No dia seguinte, ouvi batidas na porta da sala onde eu estava dando aula, era o inspetor avisando que uma mãe gostaria de falar comigo na sala dos professores. Era natural essa rotina de receber pais que não compareceu a reunião, que gostariam de saber como vai o filho naquela matéria específica... Fui eu ao encontro dessa mãe. Ao chegar, notei uma moça de uns quarenta anos, longos cabelos escuros, um olhar reflexivo, sentada a minha espera. A cumprimentei e me sentei numa cadeira próxima. Ela respondeu ao cumprimento e começou a dizer:
- bem, professor, eu sou a mãe da aluna que o senhor conversou na biblioteca. Estive na reunião ontem e fiquei muito sentida com a sua fala. Quando minha filha chegou da escola e foi direto para o quarto pude notar o quão imprudente eu fui na criação dela a ponto de ela precisar desabafar com o senhor. Ainda bem que ela encontrou uma ótima referência. Conversei com ela e choramos muito enquanto ela me dizia gostar de outra menina. A gente nunca acha que uma situação dessas vai acontecer conosco até que aconteça e tomamos um choque. Mas graças ao senhor pude abrir meus olhos. Não a amarei menos por ela gostar de outra menina, porque o amor vence qualquer barreira. Não será preconceitos medíocres que será o impedimento da felicidade da minha menina, no que depender de mim. Só vim agradecer a atitude mais humana que você teve em saber aconselhar minha filha e posteriormente todos os pais na reunião de ontem. Minha filha será feliz com a companheira que ela quiser, graças ao senhor. Só de pensar que ela poderia pensar em suicídio caso não tivesse falado com o senhor... Não sei o que seria de mim sem minha menina. E, de mais a mais, como o senhor disse: “cada um tem a liberdade de escolher aquilo que quer para a própria vida, sem que as pessoas julguem sua decisão”.

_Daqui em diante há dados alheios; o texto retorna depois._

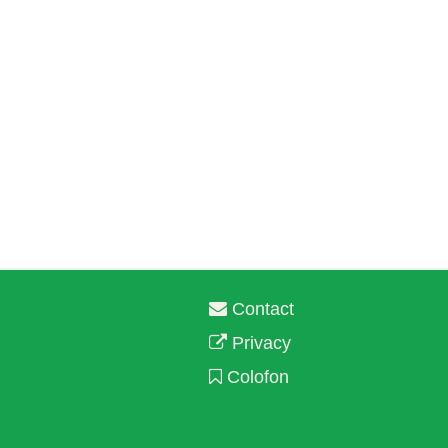
Contact
Privacy
Colofon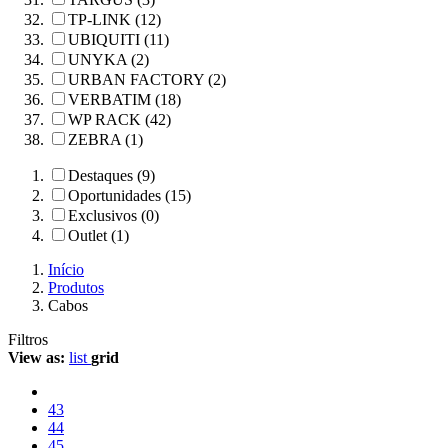
TP-LINK (12)
UBIQUITI (11)
UNYKA (2)
URBAN FACTORY (2)
VERBATIM (18)
WP RACK (42)
ZEBRA (1)
Destaques (9)
Oportunidades (15)
Exclusivos (0)
Outlet (1)
Início
Produtos
Cabos
Filtros
View as:
list
grid
43
44
45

Meus olhos lacrimejaram ao ver que fiz a diferença na vida daquela jovem menina de treze anos de idade, que inicialmente sofria por não seguir um “padrão” imposto pela sociedade, sem saber direito o porquê tinha que ser assim e agora tinha o apoio de quem mais amava na vida para buscar sua felicidade a sua maneira. Voltei para minha turma radiante e quebrei uma regra: peguei uma caixa de som portátil, pluguei meu aparelho celular e compartilhei com a minha turminha a minha felicidade ao som de “toda forma de amor”.